Dataset entries:
#####

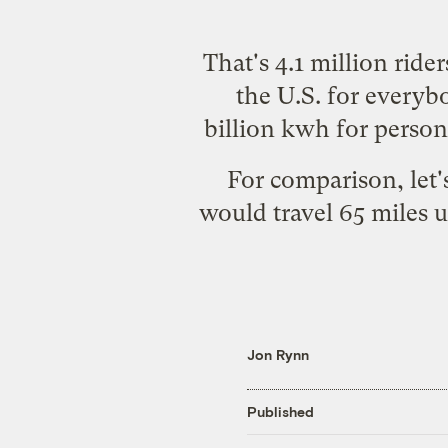
That's 4.1 million rider
the U.S. for everyb
billion kwh for persona
For comparison, let'
would
travel 65 miles 
Jon Rynn
Published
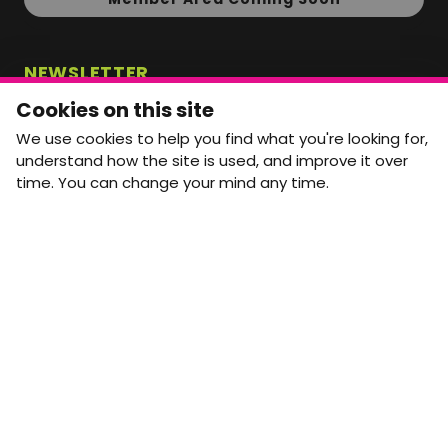
NEWSLETTER
Monthly Movement updates and opportunities,
Cookies on this site
straight to your inbox.
We use cookies to help you find what you're looking for,
First name
Last name
understand how the site is used, and improve it over
time. You can change your mind any time.
Email address
arrow_forward
Yes, email me monthly MtW updates. I can unsubscribe at
any time.
GET IN TOUCH
info@movementtowork.com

#####

Work required.
Any pictures should be dropped; transcribe the rest of the records above exactly.

Written answer.
That's 4.1 million rider
the U.S. for everyb
billion kwh for persona
For comparison, let'
would
travel 65 miles 
Jon Rynn
Published
NEWSLETTER
Monthly Movement updates and opportunities,
Cookies on this site
straight to your inbox.
We use cookies to help you find what you're looking for,
First name
Last name
understand how the site is used, and improve it over
time. You can change your mind any time.
Email address
arrow_forward
Yes, email me monthly MtW updates. I can unsubscribe at
any time.
GET IN TOUCH
info@movementtowork.com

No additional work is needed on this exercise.